HSBC says pre-tax profits slip to $17.5 bn in 2022
Feb 21, 2023 - 12:36 PM
HONG KONG, CHINA — Banking giant HSBC on Tuesday announced a dip in 2022 pre-tax profits last year, calling the ongoing impact of Covid-19 the main factor in its financial performance.
The Asia-focused lender said it made $17.5 billion before tax, down more than seven percent on-year, while reported revenue increased four percent to $51.7 billion.
In a statement to the Hong Kong stock exchange, HSBC detailed the tough global economic climate international banks are facing.
It cited renewed virus outbreaks in Hong Kong and mainland China as denting last year’s economic growth.

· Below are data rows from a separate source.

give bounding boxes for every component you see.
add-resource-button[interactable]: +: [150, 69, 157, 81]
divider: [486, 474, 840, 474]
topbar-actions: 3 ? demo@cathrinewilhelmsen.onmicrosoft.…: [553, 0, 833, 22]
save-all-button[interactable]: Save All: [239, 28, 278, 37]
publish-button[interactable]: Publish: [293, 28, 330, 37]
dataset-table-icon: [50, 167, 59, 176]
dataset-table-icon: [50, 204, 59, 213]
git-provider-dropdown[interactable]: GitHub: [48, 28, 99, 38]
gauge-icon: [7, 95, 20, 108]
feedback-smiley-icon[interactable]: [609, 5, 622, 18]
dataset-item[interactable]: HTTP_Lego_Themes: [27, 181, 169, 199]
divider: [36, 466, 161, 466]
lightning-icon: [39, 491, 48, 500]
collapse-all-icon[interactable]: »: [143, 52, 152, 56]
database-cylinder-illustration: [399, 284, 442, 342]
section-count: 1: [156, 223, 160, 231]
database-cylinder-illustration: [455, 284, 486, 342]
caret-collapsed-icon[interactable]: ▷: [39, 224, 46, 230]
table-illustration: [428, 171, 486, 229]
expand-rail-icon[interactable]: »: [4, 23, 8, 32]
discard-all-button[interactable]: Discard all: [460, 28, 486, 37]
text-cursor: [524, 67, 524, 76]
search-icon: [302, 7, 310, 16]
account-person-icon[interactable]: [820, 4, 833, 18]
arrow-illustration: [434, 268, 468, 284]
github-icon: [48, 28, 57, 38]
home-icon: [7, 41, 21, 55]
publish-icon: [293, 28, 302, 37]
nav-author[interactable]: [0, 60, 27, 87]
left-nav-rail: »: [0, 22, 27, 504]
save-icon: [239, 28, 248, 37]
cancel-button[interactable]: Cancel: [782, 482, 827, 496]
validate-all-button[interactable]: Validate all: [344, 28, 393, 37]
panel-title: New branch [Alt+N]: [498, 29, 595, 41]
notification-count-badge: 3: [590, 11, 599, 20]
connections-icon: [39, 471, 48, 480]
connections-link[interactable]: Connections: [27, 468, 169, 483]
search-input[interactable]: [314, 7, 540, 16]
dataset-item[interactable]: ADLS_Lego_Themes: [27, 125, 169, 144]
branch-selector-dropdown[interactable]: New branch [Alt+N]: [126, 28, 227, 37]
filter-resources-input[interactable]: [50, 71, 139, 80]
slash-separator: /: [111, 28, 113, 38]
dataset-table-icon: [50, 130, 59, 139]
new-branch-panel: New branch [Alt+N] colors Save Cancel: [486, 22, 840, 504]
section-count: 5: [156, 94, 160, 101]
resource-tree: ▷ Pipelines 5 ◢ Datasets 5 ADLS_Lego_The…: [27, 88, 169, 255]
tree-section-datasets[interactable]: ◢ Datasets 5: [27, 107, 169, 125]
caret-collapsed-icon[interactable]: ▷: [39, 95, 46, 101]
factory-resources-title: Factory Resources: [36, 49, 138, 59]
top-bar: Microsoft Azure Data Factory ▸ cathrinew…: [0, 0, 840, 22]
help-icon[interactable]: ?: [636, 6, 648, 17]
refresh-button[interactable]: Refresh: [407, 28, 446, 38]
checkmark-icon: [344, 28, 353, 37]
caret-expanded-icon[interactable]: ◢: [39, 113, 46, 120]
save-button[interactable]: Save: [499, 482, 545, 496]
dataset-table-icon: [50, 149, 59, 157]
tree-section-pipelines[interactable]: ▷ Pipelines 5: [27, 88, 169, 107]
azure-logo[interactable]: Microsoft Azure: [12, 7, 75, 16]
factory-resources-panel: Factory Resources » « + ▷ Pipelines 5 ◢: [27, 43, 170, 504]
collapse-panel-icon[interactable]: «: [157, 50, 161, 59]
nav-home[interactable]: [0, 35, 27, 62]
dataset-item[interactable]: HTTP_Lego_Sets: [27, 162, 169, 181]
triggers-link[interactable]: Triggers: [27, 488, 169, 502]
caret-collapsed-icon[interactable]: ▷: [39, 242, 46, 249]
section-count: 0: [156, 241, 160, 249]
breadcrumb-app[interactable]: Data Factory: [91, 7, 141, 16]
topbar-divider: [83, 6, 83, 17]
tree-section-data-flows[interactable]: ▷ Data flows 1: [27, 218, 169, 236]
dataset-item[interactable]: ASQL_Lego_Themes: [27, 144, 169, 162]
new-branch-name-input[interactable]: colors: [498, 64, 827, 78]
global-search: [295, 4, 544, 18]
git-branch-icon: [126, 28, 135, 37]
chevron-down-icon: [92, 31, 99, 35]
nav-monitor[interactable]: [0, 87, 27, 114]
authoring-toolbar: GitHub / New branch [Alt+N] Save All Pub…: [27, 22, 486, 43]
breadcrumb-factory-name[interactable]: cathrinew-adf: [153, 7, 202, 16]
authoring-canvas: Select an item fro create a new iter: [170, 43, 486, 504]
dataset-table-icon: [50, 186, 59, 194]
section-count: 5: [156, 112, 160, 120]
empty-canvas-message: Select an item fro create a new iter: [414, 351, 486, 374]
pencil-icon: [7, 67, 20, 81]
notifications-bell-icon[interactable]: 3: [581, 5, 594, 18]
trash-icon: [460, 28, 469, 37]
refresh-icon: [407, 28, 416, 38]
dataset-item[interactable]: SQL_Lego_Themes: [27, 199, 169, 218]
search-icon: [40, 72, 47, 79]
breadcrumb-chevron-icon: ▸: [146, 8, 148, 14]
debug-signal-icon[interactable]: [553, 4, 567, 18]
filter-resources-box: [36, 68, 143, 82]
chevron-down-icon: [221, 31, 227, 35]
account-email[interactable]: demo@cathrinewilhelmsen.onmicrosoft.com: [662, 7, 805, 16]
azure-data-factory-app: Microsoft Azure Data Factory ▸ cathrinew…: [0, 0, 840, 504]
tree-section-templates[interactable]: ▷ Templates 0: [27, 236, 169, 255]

It added that global uncertainty sparked by Russia’s invasion of Ukraine, elevated inflation and rising interest rates contributed to a difficult financial environment that it expects will spill into 2023’s earnings and even eclipse the toll of the pandemic.
“We are already seeing… a cost of living crisis affecting many of our customers and colleagues,” Mark Tucker, the group’s chairman said in a statement.
However, after-tax profits rose $2 billion to $16.7 billion, while fourth-quarter pre-tax profit nearly doubled from $2.5 billion to $5.2 billion.
“All of our businesses grew profits in 2022, and we maintained our strong capital, funding and liquidity positions,” Tucker added.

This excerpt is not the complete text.